A national EHR network may be inevitable, but I believe if this happens, physicians will see the acronym not as "electronic health record" but as "exit healthcare rightaway!"
JOE BADOLATO, DO
Vancouver, Washington
Talk to regular doctors
I read your recent EHR editorial, and I really enjoyed your insights. I am 52 years old and love practicing as a cardiologist in the Dallas, Texas, area.
I would like to pass along that the recent startup of EMR in my group has been painful, to say the least. It has led to many hours of clicking on the computer long after the office is closed and before I can make it back to the hospital for evening rounds. I often ask myself how this can be considered progress, other than the fact that it's on a computer.

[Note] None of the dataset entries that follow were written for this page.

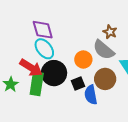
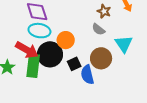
cyan ellipse: (44, 49) -> (39, 31), turned -40
gray semicircle: (104, 50) -> (98, 29), size x0.6
orange circle: (83, 59) -> (66, 40), moved

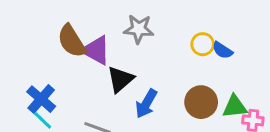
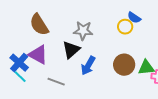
gray star: (139, 29) -> (83, 31), moved
purple triangle: (96, 50) -> (38, 55), moved
blue semicircle: (222, 50) -> (134, 18), moved

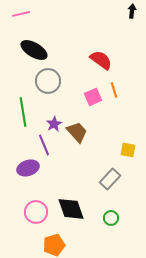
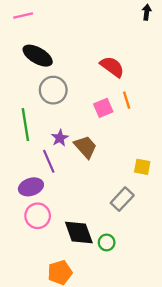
pink circle: (36, 212) -> (38, 216), moved
green circle: (111, 218) -> (107, 242), moved

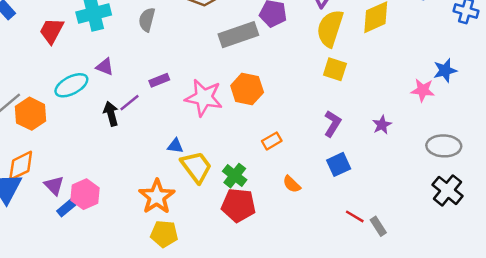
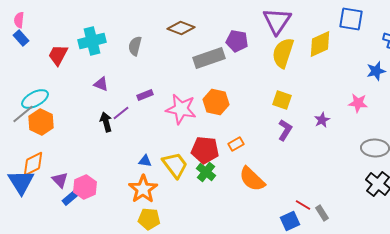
yellow square: (335, 69) -> (282, 100), moved
blue star: (445, 70) -> (376, 71), moved
cyan ellipse: (71, 85) -> (35, 99), moved
purple star: (382, 125) -> (322, 120), moved
blue triangle: (175, 146) -> (145, 161), moved
blue square: (339, 164) -> (290, 221), moved
orange semicircle: (292, 184) -> (252, 179), size x1.8
red pentagon: (238, 205) -> (205, 150), moved

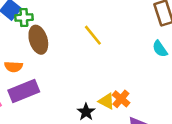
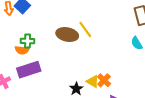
green cross: (24, 18) -> (28, 41), moved
brown ellipse: (38, 40) -> (67, 35), moved, turned -65

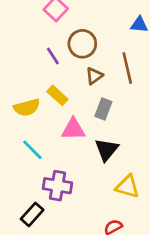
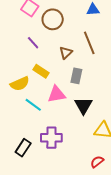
brown circle: (82, 44) -> (53, 19), moved
cyan line: (32, 150) -> (33, 105), moved
black rectangle: (32, 214) -> (23, 148), moved

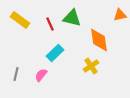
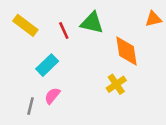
cyan rectangle: (55, 53) -> (47, 65), moved
gray line: (16, 74) -> (31, 106), moved

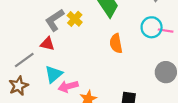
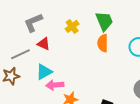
gray L-shape: (55, 20) -> (33, 23), moved
orange semicircle: (116, 43) -> (103, 43), moved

I wish that the people who think that EMR is so great would talk to regular practicing doctors. I can tell you that there are nights when I simply have to stop clicking before I have completed all of my patient records because of a severe pain in my left trapezius muscle area.
I am all for progress in medicine, but forcing doctors to do something that is so radically different from the way they have worked just doesn't seem like progress to me.
You are the first person that at least raised the concept that EMR is a very difficult thing to begin. I hope that we can avoid having punitive measures placed on those physicians who prefer not to get involved with computers.